BEGIN
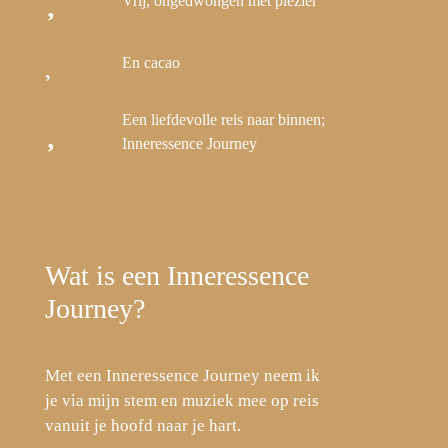
Vrij, ongedwongen met plezier
En cacao
Een liefdevolle reis naar binnen;
Inneressence Journey
Wat is een Inneressence
Journey?
Met een Inneressence Journey neem ik
je via mijn stem en muziek mee op reis
vanuit je hoofd naar je hart.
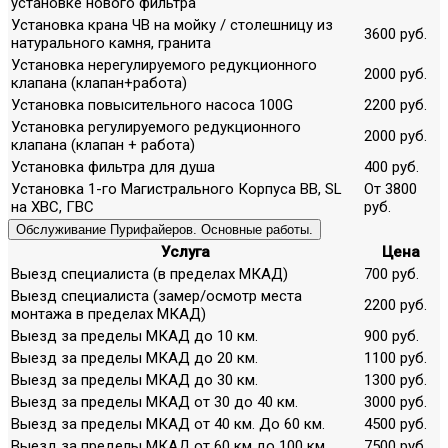
установке нового фильтра
Установка крана ЧВ на мойку / столешницу из
3600 руб.
натурального камня, гранита
Установка нерегулируемого редукционного
2000 руб.
клапана (клапан+работа)
Установка повысительного насоса 100G
2200 руб.
Установка регулируемого редукционного
2000 руб.
клапана (клапан + работа)
Установка фильтра для душа
400 руб.
Установка 1-го Магистрального Корпуса ВВ, SL
От 3800
на ХВС, ГВС
руб.
Обслуживание Пурифайеров. Основные работы.
Услуга
Цена
Выезд специалиста (в пределах МКАД)
700 руб.
Выезд специалиста (замер/осмотр места
2200 руб.
монтажа в пределах МКАД)
Выезд за пределы МКАД до 10 км.
900 руб.
Выезд за пределы МКАД до 20 км.
1100 руб.
Выезд за пределы МКАД до 30 км.
1300 руб.
Выезд за пределы МКАД от 30 до 40 км.
3000 руб.
Выезд за пределы МКАД от 40 км. До 60 км.
4500 руб.
Выезд за пределы МКАД от 60 км до 100 км.
7500 руб.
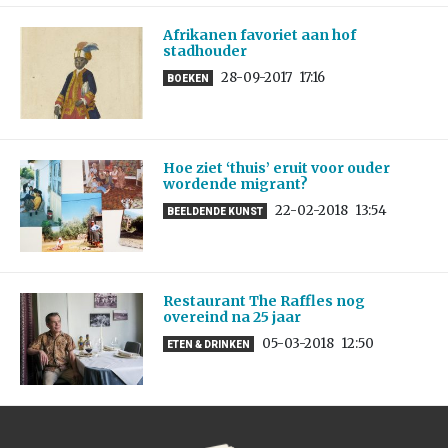
Afrikanen favoriet aan hof
stadhouder
28-09-2017
17:16
BOEKEN
Hoe ziet ‘thuis’ eruit voor ouder
wordende migrant?
22-02-2018
13:54
BEELDENDE KUNST
Restaurant The Raffles nog
overeind na 25 jaar
05-03-2018
12:50
ETEN & DRINKEN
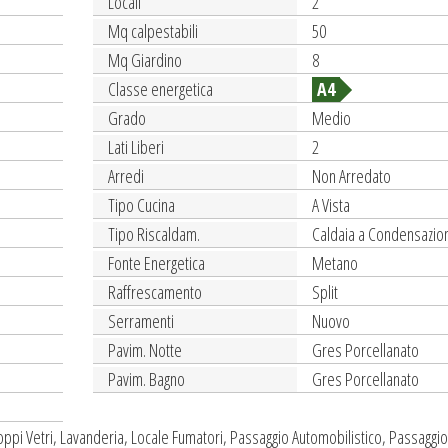
Locali
2
Mq calpestabili
50
Mq Giardino
8
Classe energetica
A4
Grado
Medio
Lati Liberi
2
Arredi
Non Arredato
Tipo Cucina
A Vista
Tipo Riscaldam.
Caldaia a Condensazio
Fonte Energetica
Metano
Raffrescamento
Split
Serramenti
Nuovo
Pavim. Notte
Gres Porcellanato
Pavim. Bagno
Gres Porcellanato
oppi Vetri, Lavanderia, Locale Fumatori, Passaggio Automobilistico, Passaggio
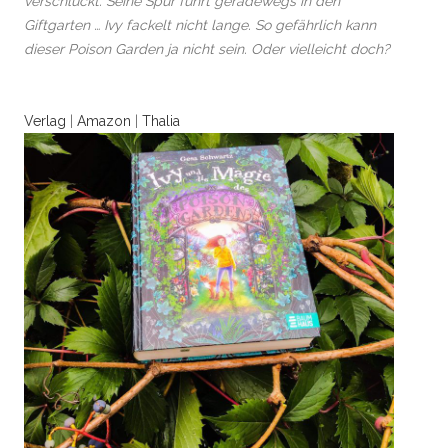
verschluckt. Seine Spur führt geradewegs in den
Giftgarten … Ivy fackelt nicht lange. So gefährlich kann
dieser Poison Garden ja nicht sein. Oder vielleicht doch?
Verlag
|
Amazon
|
Thalia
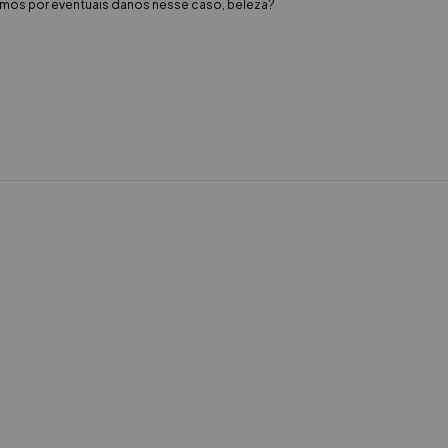
zamos por eventuais danos nesse caso, beleza?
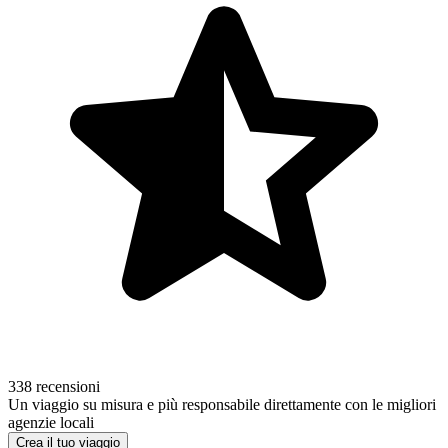
338 recensioni
Un viaggio su misura e più responsabile direttamente con le migliori
agenzie locali
Crea il tuo viaggio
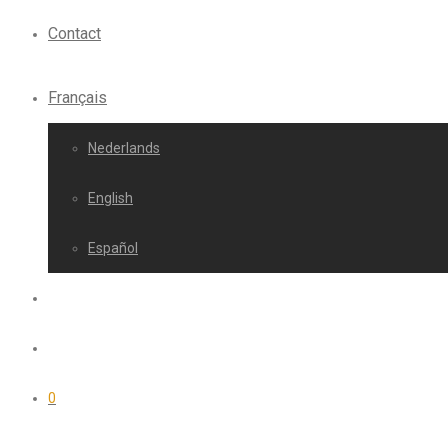
Contact
Français
Nederlands
English
Español
0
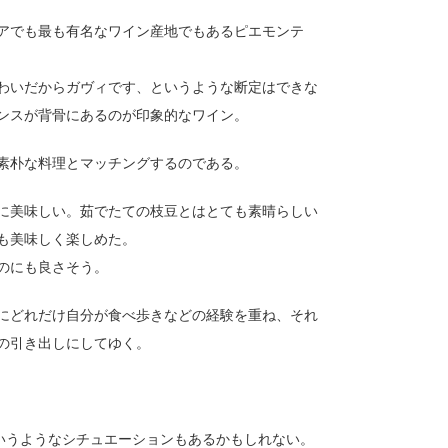
アでも最も有名なワイン産地でもあるピエモンテ
わいだからガヴィです、というような断定はできな
ンスが背骨にあるのが印象的なワイン。
素朴な料理とマッチングするのである。
に美味しい。茹でたての枝豆とはとても素晴らしい
も美味しく楽しめた。
のにも良さそう。
にどれだけ自分が食べ歩きなどの経験を重ね、それ
の引き出しにしてゆく。
いうようなシチュエーションもあるかもしれない。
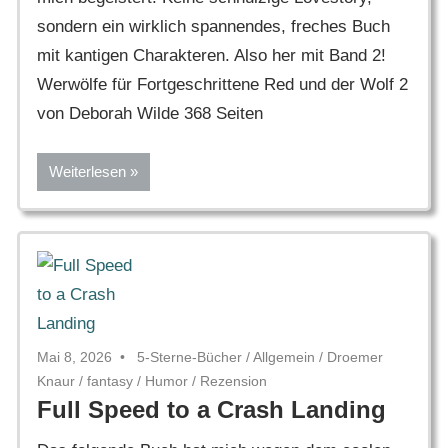
sondern ein wirklich spannendes, freches Buch
mit kantigen Charakteren. Also her mit Band 2!
Werwölfe für Fortgeschrittene Red und der Wolf 2
von Deborah Wilde 368 Seiten
Weiterlesen
Mai 8, 2026
5-Sterne-Bücher
/
Allgemein
/
Droemer
Knaur
/
fantasy
/
Humor
/
Rezension
Full Speed to a Crash Landing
END
● Task directions: Show the lines of the records that contain the word "специалиста".

● Result of this task:
Выезд специалиста (в пределах МКАД)
Выезд специалиста (замер/осмотр места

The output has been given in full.